The lab environment was deployed with an ACI leaf and spine topology and both the public network and the cluster network are configured to use jumbo frames with the MTU size of 9000.

The network bandwidth from the OSP clients was limited by the Fiber Interconnect uplink, as such we had only had 80gbit/s available, so the maximum throughput from the clients to the ceph clusters was ~10GBytes/s.

Containerized deployment of Ceph daemons gives us the flexibility to co-locate multiple Ceph services on a single node. This eliminates the need for dedicated storage nodes and helps to reduce TCO. As such first 3 nodes were used to co-located Ceph MON, Ceph MGR and Ceph OSDs services, the remaining two nodes were dedicated for Ceph OSD usage. Table-3 details the per container resource limit configured for different Ceph daemons.

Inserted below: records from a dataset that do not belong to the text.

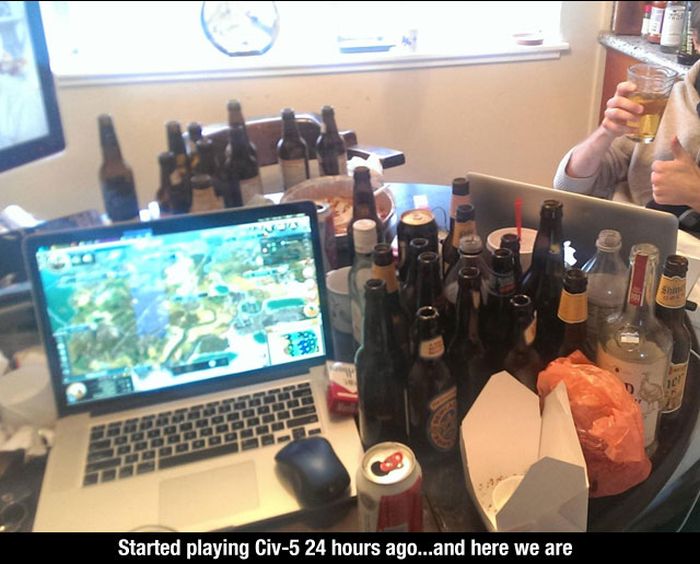 Where is `screen`? The width and height of the screenshot is (700, 564). screen is located at coordinates [x=185, y=296]. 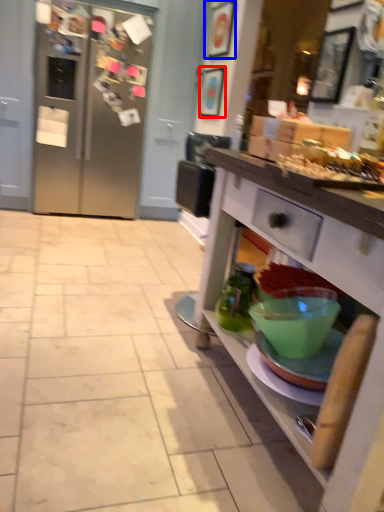 Question: Which point is further to the camera, picture frame (highlighted by a red box) or picture frame (highlighted by a blue box)?

Choices:
 (A) picture frame
 (B) picture frame

Answer: (A) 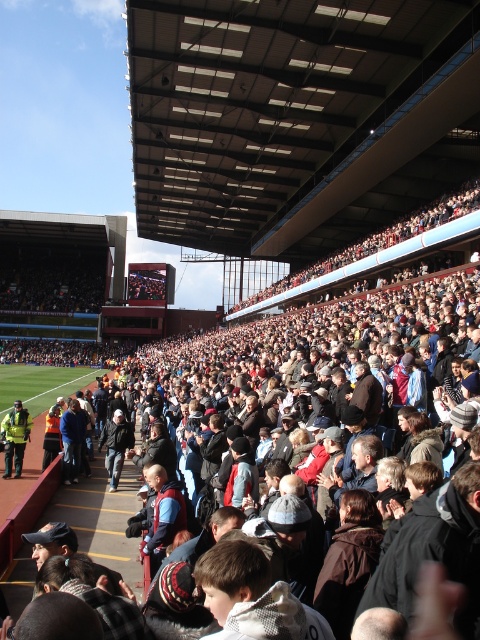 Question: Can you confirm if dark brown leather jacket at center is positioned above yellow reflective jacket at lower left?

Choices:
 (A) no
 (B) yes

Answer: (B)

Question: From the image, what is the correct spatial relationship of dark brown leather jacket at center in relation to yellow reflective jacket at lower left?

Choices:
 (A) below
 (B) above

Answer: (B)

Question: Which point is farther to the camera?

Choices:
 (A) (11, 465)
 (B) (331, 604)

Answer: (A)

Question: Which of the following is the closest to the observer?

Choices:
 (A) tap(15, 452)
 (B) tap(129, 392)

Answer: (A)

Question: Does dark brown leather jacket at center have a smaller size compared to yellow reflective jacket at lower left?

Choices:
 (A) yes
 (B) no

Answer: (B) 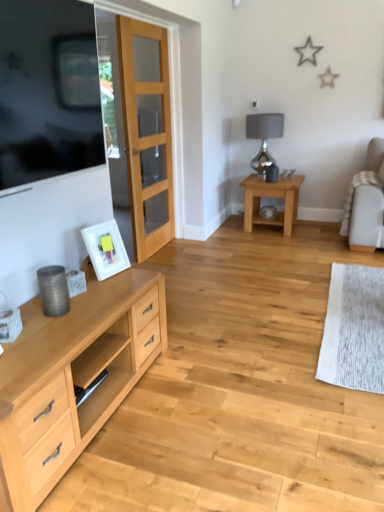 Question: Is light brown wooden table at center-right at the back of white matte picture frame at left?

Choices:
 (A) yes
 (B) no

Answer: (B)

Question: From the image's perspective, is white matte picture frame at left below light brown wooden table at center-right?

Choices:
 (A) yes
 (B) no

Answer: (A)

Question: Is white matte picture frame at left outside of light brown wooden table at center-right?

Choices:
 (A) yes
 (B) no

Answer: (A)

Question: Is white matte picture frame at left in front of light brown wooden table at center-right?

Choices:
 (A) no
 (B) yes

Answer: (B)

Question: Can you confirm if white matte picture frame at left is positioned to the right of light brown wooden table at center-right?

Choices:
 (A) yes
 (B) no

Answer: (B)

Question: Considering the relative positions of silver metallic lamp at upper right and white matte picture frame at left in the image provided, is silver metallic lamp at upper right to the left or to the right of white matte picture frame at left?

Choices:
 (A) right
 (B) left

Answer: (A)

Question: Looking at the image, does silver metallic lamp at upper right seem bigger or smaller compared to white matte picture frame at left?

Choices:
 (A) small
 (B) big

Answer: (B)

For each RHCS node we have 2 x 28 physical cores, with Hyper Threading this gives us a total of 112 vCPUs, we divided the number of vCPUs between the RHCS services as well as reserving a few for the OS. As such, we allocated 8 vCPUs to the OS and 3 vCPUs each for Ceph Monitor and Manager containers. For each Ceph OSD container we set the limit of 7 vCPUs. Since we had 7 NVMe devices per node,  in order to fully utilize the NVMe device, each device was configured (partitioned) to host 2 Ceph OSDs. So the final calculation looks like 7 vCPUs/OSD * 7 NVMe devices * 2 OSDs per device = 98 vCPUs were allocated to Ceph OSDs per node. If we add 3 vCPUs for MON, 3 vCPUs for MGR and 8 vCPUs for the OS we reached 112 vCPUs i.e reaching full subscription of the physical CPUs.

	OS	Per OSD Container	Per MON Container	Per MGR Container
vCPUs (HT Core)	8	7	3	3
Memory (GB)	12	12	6	6

Table 3 : Ceph Container resource allocation

Benchmarking Methodology

FIO the industry standard tool for synthetic benchmarking was used to exercise Ceph block storage. It provides a librbd module to run tests against RBD volumes.  We have used different number of volumes per client node depending on what we wanted to achieve in each test, we have mainly used these two combinations:

• 7 x clients each with 12 x 200GB Ceph RBD(84 volumes)
• 7 x clients each with 15 x 200GB Ceph RBD(105 volumes)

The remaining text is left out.